Subgroups of Z/One generator/Fact/Proof

A subset of the form ${\displaystyle {}\mathbb {Z} d}$ is a subgroup due to the distributive law. Let now ${\displaystyle {}H\subseteq \mathbb {Z} }$ be a subgroup. In case ${\displaystyle {}H=0}$, we can take ${\displaystyle {}d=0}$. Hence, we may assume that ${\displaystyle {}H}$ contains beside ${\displaystyle {}0}$ another element ${\displaystyle {}x}$. If ${\displaystyle {}x}$ id negative, then subgroup ${\displaystyle {}H}$ must contain its negative ${\displaystyle {}-x}$, , which is positive. This means that ${\displaystyle {}H}$ contains also a positive number. Let ${\displaystyle {}d}$ denote the smallest positive number in ${\displaystyle {}H}$. We claim ${\displaystyle {}H=\mathbb {Z} d}$. Here, the inclusion ${\displaystyle {}\mathbb {Z} d\subseteq H}$ is clear, as all (positive and negative) multiples of ${\displaystyle {}d}$ must belong to the subgroup. To show the inverse inclusion, let ${\displaystyle {}h\in H}$ be arbitrary.

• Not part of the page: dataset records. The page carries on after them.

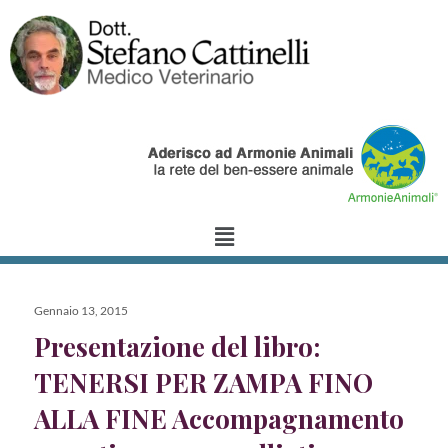
Gennaio 13, 2015
Presentazione del libro:
TENERSI PER ZAMPA FINO
ALLA FINE Accompagnamento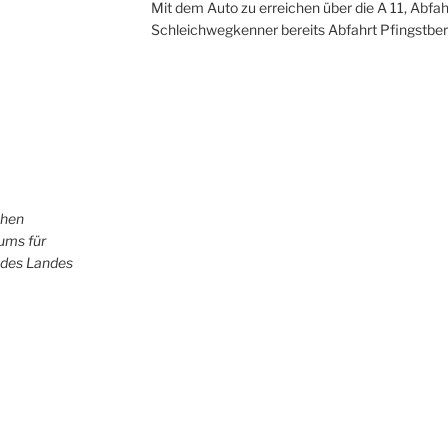
Mit dem Auto zu erreichen über die A 11, Abfah
Schleichwegkenner bereits Abfahrt Pfingstber
chen
iums für
 des Landes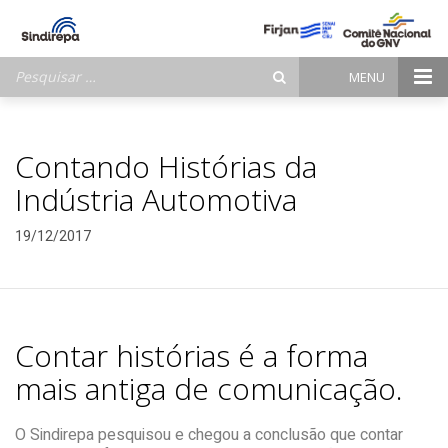
Pesquisar
MENU
por:
Contando Histórias da
Indústria Automotiva
19/12/2017
Contar histórias é a forma
mais antiga de comunicação.
O Sindirepa pesquisou e chegou a conclusão que contar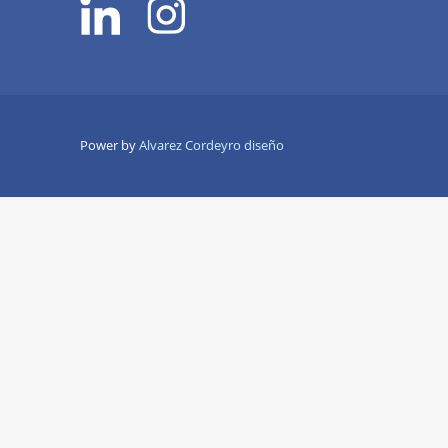
Power by
Alvarez Cordeyro diseño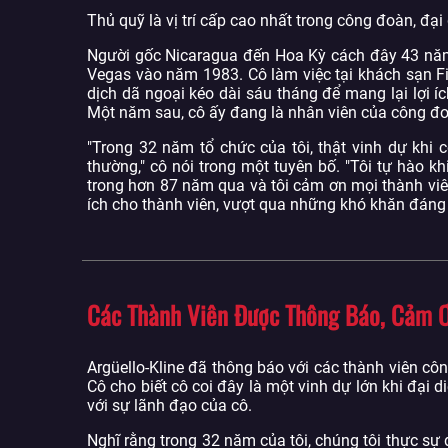
Thủ quỹ là vị trí cấp cao nhất trong công đoàn, đạ
Người gốc Nicaragua đến Hoa Kỳ cách đây 43 năm t
Vegas vào năm 1983. Cô làm việc tại khách sạn F
dịch dã ngoại kéo dài sáu tháng để mang lại lợi í
Một năm sau, cô ấy đang là nhân viên của công đ
"Trong 32 năm tổ chức của tôi, thật vinh dự khi 
thường," cô nói trong một tuyên bố. "Tôi tự hào k
trong hơn 87 năm qua và tôi cảm ơn mọi thành viên
ích cho thành viên, vượt qua những khó khăn đáng 
Các Thành Viên Được Thông Báo, Cảm Ơ
Argüello-Kline đã thông báo với các thành viên cô
Cô cho biết cô coi đây là một vinh dự lớn khi đại 
với sự lãnh đạo của cô.
Nghĩ rằng trong 32 năm của tôi, chúng tôi thực sự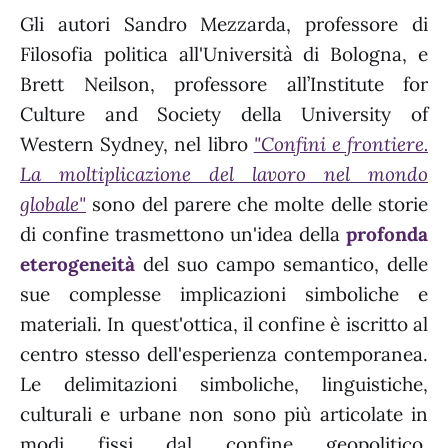
Gli autori Sandro Mezzarda, professore di
Filosofia politica all'Università di Bologna, e
Brett Neilson, professore all’Institute for
Culture and Society della University of
Western Sydney, nel libro
"Confini e frontiere.
La moltiplicazione del lavoro nel mondo
globale"
sono del parere che molte delle storie
di confine trasmettono un'idea della
profonda
eterogeneità
del suo campo semantico, delle
sue complesse implicazioni simboliche e
materiali. In quest'ottica, il confine è iscritto al
centro stesso dell'esperienza contemporanea.
Le delimitazioni simboliche, linguistiche,
culturali e urbane non sono più articolate in
modi fissi dal confine geopolitico,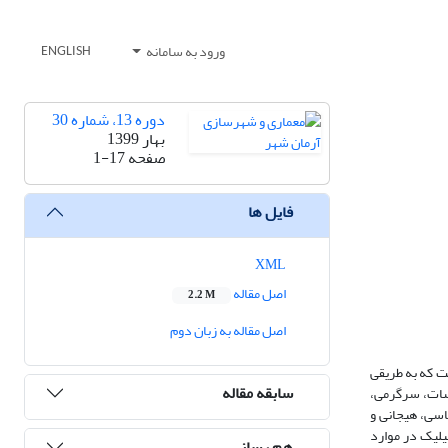
ورود به سامانه
ENGLISH
دوره 13، شماره 30
بهار 1399
صفحه
1-17
فایل ها
XML
اصل مقاله
2.2 M
اصل مقاله به زبان دوم
ت که به طریقی
سابقه مقاله
لسات، سرگرمی،
اسی، هیجانی و
یلیک در موارد
هم رسانی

Due to the division with remainder, we have

${\displaystyle h=qd+r{\text{ with }}0\leq r<d.}$

Because of ${\displaystyle {}h\in H}$ and ${\displaystyle {}qd\in H}$, also ${\displaystyle {}r=h-qd\in H}$ holds. Because of the choice of ${\displaystyle {}d}$ and ${\displaystyle {}r<d}$, we must have ${\displaystyle {}r=0}$. This means ${\displaystyle {}h=qd}$. Therefore ${\displaystyle {}h\in \mathbb {Z} d}$, thus ${\displaystyle {}H\subseteq \mathbb {Z} d}$.